Taylor got her start as an Atlanta Journal-Constitution staff writer and since has contributed hard-hitting opinion columns to the St. Louis Post Dispatch, Ebony Magazine, Creative Loafing, CNN.com, MSNBC.com, and theGrio.com, among others. Most notably, she penned EbonyJet.com’s “A Woman’s Worth” and “Show Me Your Papers,” which debuted on MSNBC’s The Rachel Maddow Show—its title came to dominate the lexicon around racial profiling and immigration reform.
As a sought after political strategist, Taylor was communications director for Atlanta mayor Kasim Reed and guided field outreach and GOTV efforts for a myriad of candidates across the South.

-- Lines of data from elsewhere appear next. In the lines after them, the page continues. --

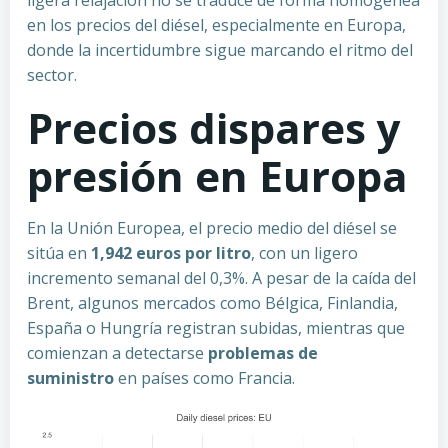
ligera relajación no se traduce de forma homogénea
en los precios del diésel, especialmente en Europa,
donde la incertidumbre sigue marcando el ritmo del
sector.
Precios dispares y
presión en Europa
En la Unión Europea, el precio medio del diésel se
sitúa en
1,942 euros por litro
, con un ligero
incremento semanal del 0,3%. A pesar de la caída del
Brent, algunos mercados como Bélgica, Finlandia,
España o Hungría registran subidas, mientras que
comienzan a detectarse
problemas de
suministro
en países como Francia.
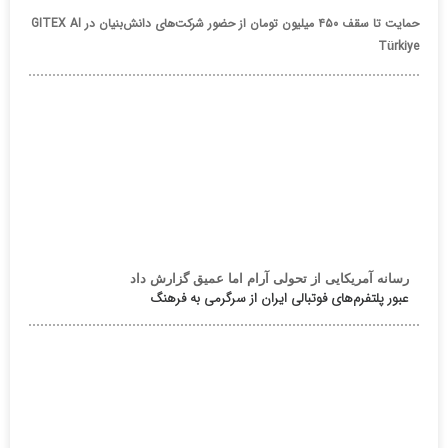
حمایت تا سقف ۴۵۰ میلیون تومان از حضور شرکت‌های دانش‌بنیان در GITEX AI
Türkiye
رسانه آمریکایی از تحولی آرام اما عمیق گزارش داد
عبور پلتفرم‌های فوتبالی ایران از سرگرمی به فرهنگ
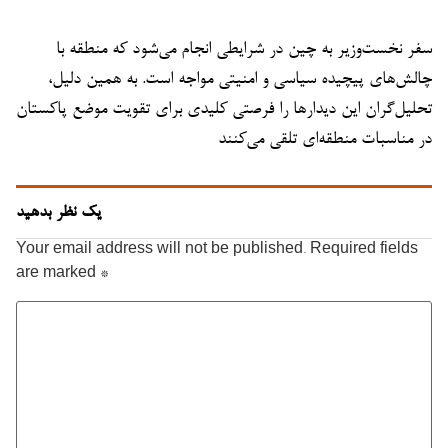
سفر نخست‌وزیر به چین در شرایطی انجام می‌شود که منطقه با
چالش‌های پیچیده سیاسی و امنیتی مواجه است. به همین دلیل،
تحلیل‌گران این دیدارها را فرصتی کلیدی برای تقویت موضع پاکستان
در مناسبات منطقه‌ای تلقی می‌کنند
یک نظر بدهید
Your email address will not be published.
Required fields
are marked
*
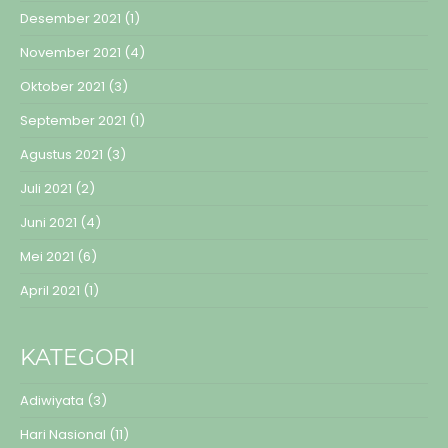
Desember 2021
(1)
November 2021
(4)
Oktober 2021
(3)
September 2021
(1)
Agustus 2021
(3)
Juli 2021
(2)
Juni 2021
(4)
Mei 2021
(6)
April 2021
(1)
KATEGORI
Adiwiyata
(3)
Hari Nasional
(11)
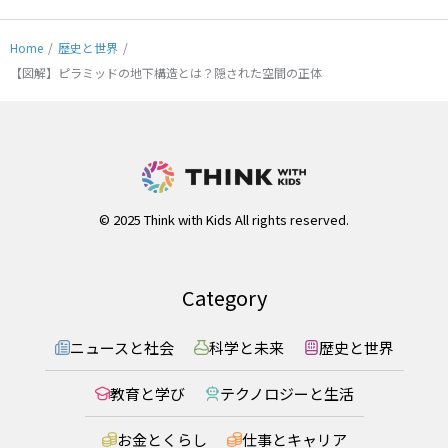
Home
/
歴史と世界
/
【図解】ピラミッドの地下構造とは？隠された空間の正体
© 2025 Think with Kids All rights reserved.
Category
ニュースと社会
科学と未来
歴史と世界
教育と学び
テクノロジーと生活
お金とくらし
仕事とキャリア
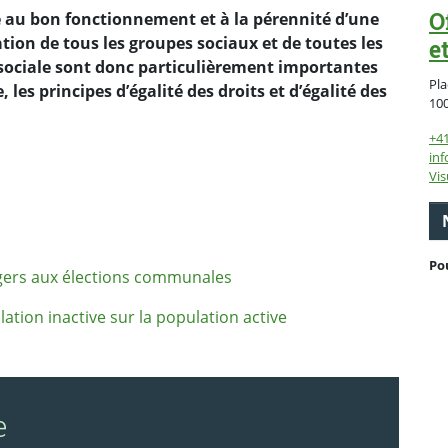
O
le au bon fonctionnement et à la pérennité d’une
ation de tous les groupes sociaux et de toutes les
e
 sociale sont donc particulièrement importantes
Pla
es principes d’égalité des droits et d’égalité des
10
+41
inf
Vis
Po
ngers aux élections communales
ulation
inactive sur la population active
e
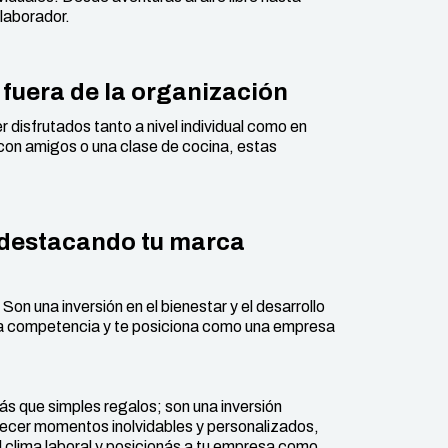
laborador.
 fuera de la organización
r disfrutados tanto a nivel individual como en
con amigos o una clase de cocina, estas
: destacando tu marca
Son una inversión en el bienestar y el desarrollo
 la competencia y te posiciona como una empresa
 que simples regalos; son una inversión
recer momentos inolvidables y personalizados,
l clima laboral y posicionás a tu empresa como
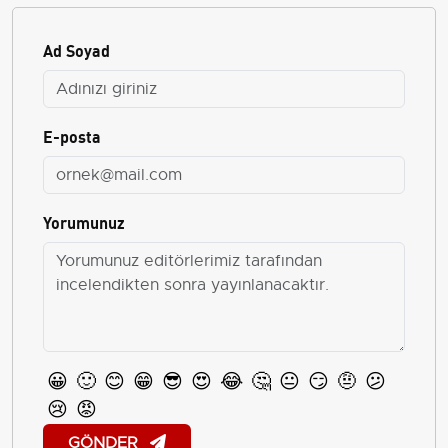
Ad Soyad
E-posta
Yorumunuz
😀
🙂
😊
😁
😎
😍
😂
🤔
😐
😏
🤨
😕
😢
😡
GÖNDER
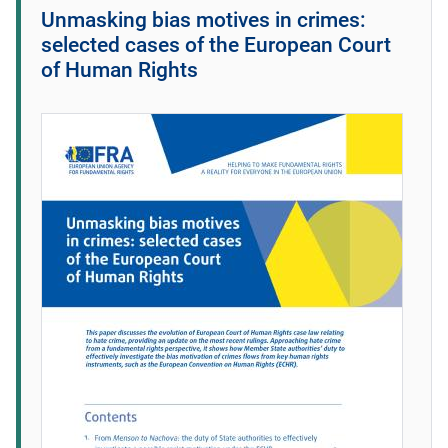
Unmasking bias motives in crimes:
selected cases of the European Court
of Human Rights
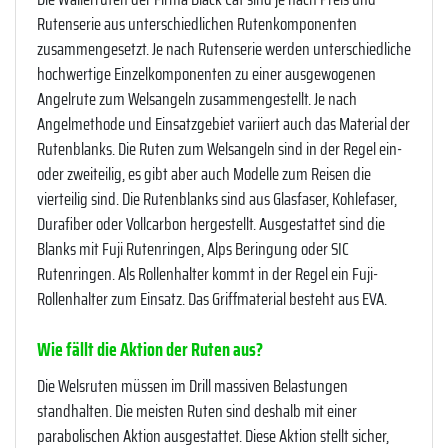
Rutenserie aus unterschiedlichen Rutenkomponenten
zusammengesetzt. Je nach Rutenserie werden unterschiedliche
hochwertige Einzelkomponenten zu einer ausgewogenen
Angelrute zum Welsangeln zusammengestellt. Je nach
Angelmethode und Einsatzgebiet variiert auch das Material der
Rutenblanks. Die Ruten zum Welsangeln sind in der Regel ein-
oder zweiteilig, es gibt aber auch Modelle zum Reisen die
vierteilig sind. Die Rutenblanks sind aus Glasfaser, Kohlefaser,
Durafiber oder Vollcarbon hergestellt. Ausgestattet sind die
Blanks mit Fuji Rutenringen, Alps Beringung oder SIC
Rutenringen. Als Rollenhalter kommt in der Regel ein Fuji-
Rollenhalter zum Einsatz. Das Griffmaterial besteht aus EVA.
Wie fällt die Aktion der Ruten aus?
Die Welsruten müssen im Drill massiven Belastungen
standhalten. Die meisten Ruten sind deshalb mit einer
parabolischen Aktion ausgestattet. Diese Aktion stellt sicher,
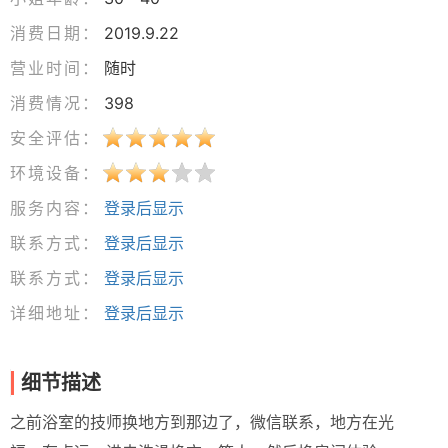
消费日期：
2019.9.22
营业时间：
随时
消费情况：
398
安全评估：
环境设备：
服务内容：
登录后显示
联系方式：
登录后显示
联系方式：
登录后显示
详细地址：
登录后显示
细节描述
之前浴室的技师换地方到那边了，微信联系，地方在光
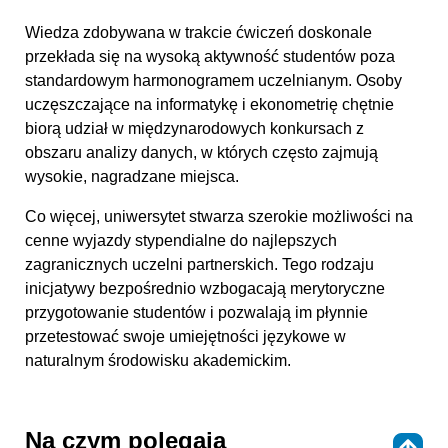
Wiedza zdobywana w trakcie ćwiczeń doskonale
przekłada się na wysoką aktywność studentów poza
standardowym harmonogramem uczelnianym. Osoby
uczęszczające na informatykę i ekonometrię chętnie
biorą udział w międzynarodowych konkursach z
obszaru analizy danych, w których często zajmują
wysokie, nagradzane miejsca.
Co więcej, uniwersytet stwarza szerokie możliwości na
cenne wyjazdy stypendialne do najlepszych
zagranicznych uczelni partnerskich. Tego rodzaju
inicjatywy bezpośrednio wzbogacają merytoryczne
przygotowanie studentów i pozwalają im płynnie
przetestować swoje umiejętności językowe w
naturalnym środowisku akademickim.
Na czym polegają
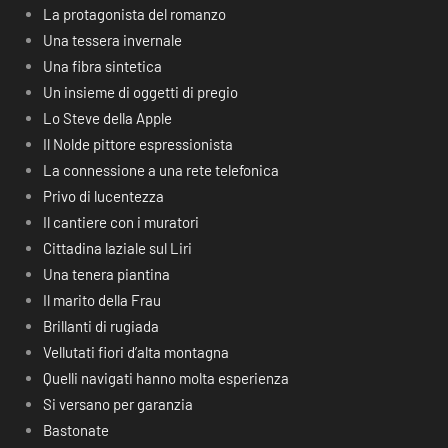
La protagonista del romanzo
Una tessera invernale
Una fibra sintetica
Un insieme di oggetti di pregio
Lo Steve della Apple
Il Nolde pittore espressionista
La connessione a una rete telefonica
Privo di lucentezza
Il cantiere con i muratori
Cittadina laziale sul Liri
Una tenera piantina
Il marito della Frau
Brillanti di rugiada
Vellutati fiori d’alta montagna
Quelli navigati hanno molta esperienza
Si versano per garanzia
Bastonate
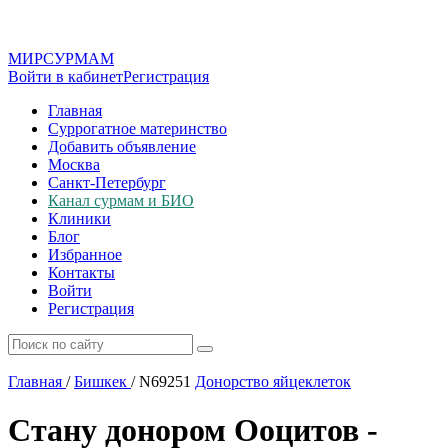
МИР
СУР
МАМ
Войти в кабинет
Регистрация
Главная
Суррогатное материнство
Добавить объявление
Москва
Санкт-Петербург
Канал сурмам и БИО
Клиники
Блог
Избранное
Контакты
Войти
Регистрация
Главная
/
Бишкек
/
N69251
Донорство яйцеклеток
Стану донором Ооцитов -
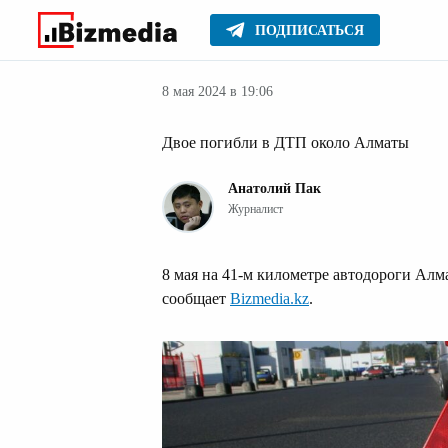
ПОДПИСАТЬСЯ
Новости Казах
Главное
Новости
8 мая 2024 в 19:06
Двое погибли в ДТП около Алматы
Анатолий Пак
Журналист
8 мая на 41-м километре автодороги Ал
сообщает
Bizmedia.kz
.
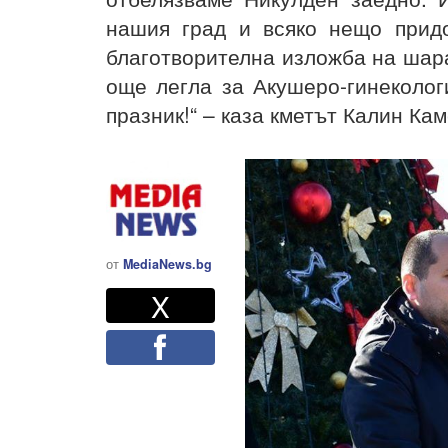
нашия град и всяко нещо прид
благотворителна изложба на шара
още легла за Акушеро-гинеколог
празник!“ – каза кметът Калин Ка
от
MediaNews.bg
Twitter
Споделете
X
Facebook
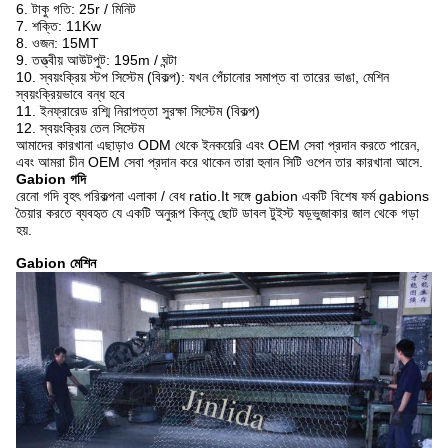
6. টাকু গতি: 25r / মিনিট
7. শক্তি: 11Kw
8. ওজন: 15MT
9. তত্ত্বীয় আউটপুট: 195m / ঘন্টা
10. স্বয়ংক্রিয় স্টপ সিস্টেম (বিকল্প): যখন পেঁচানোর সমাপ্ত বা তারের ভাঙা, মেশিন
স্বয়ংক্রিয়ভাবে বন্ধ হবে
11. ইনফ্রারেড রশ্মি নিরাপত্তা সুরক্ষা সিস্টেম (বিকল্প)
12. স্বয়ংক্রিয় তেল সিস্টেম
আমাদের কারখানা এছাড়াও ODM থেকে ইনকয়েরি এবং OEM সেবা প্রদান করতে পারেন,
এবং আমরা চীন OEM সেবা প্রদান করে থাকেন তারা হুনান সিটি ওপেন তার কারখানা আসে.
Gabion গদি
রেনো গদি বৃহৎ পরিকল্পনা এলাকা / বেধ ratio.It সঙ্গে gabion একটি বিশেষ ফর্ম gabions
তৈয়ার করতে ব্যবহৃত যে একটি অনুরূপ কিন্তু ছোট ডাবল টুইস্ট ষড়্ভুজাকার জাল থেকে গড়া
হয়.
Gabion মেশিন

After a life on the campaign trail, Taylor became a featured political analyst at WXIA 11 Alive NBC News—a role she continues today.
In 2005, Taylor added the title of “author” to her many roles with the self-published release of In My Father’s House, a fictionalized autobiography. Her second novel, The January Girl, was published in 2007 by Grand Central/ Hachette. Taylor is currently working on a political thriller, Paper Gods, and her first non-fiction title, The Devil And Missouri Daniel—a familiar memoir set in post-Reconstruction era Arkansas. Her literary works are currently represented by Laura Dail Literary Agency.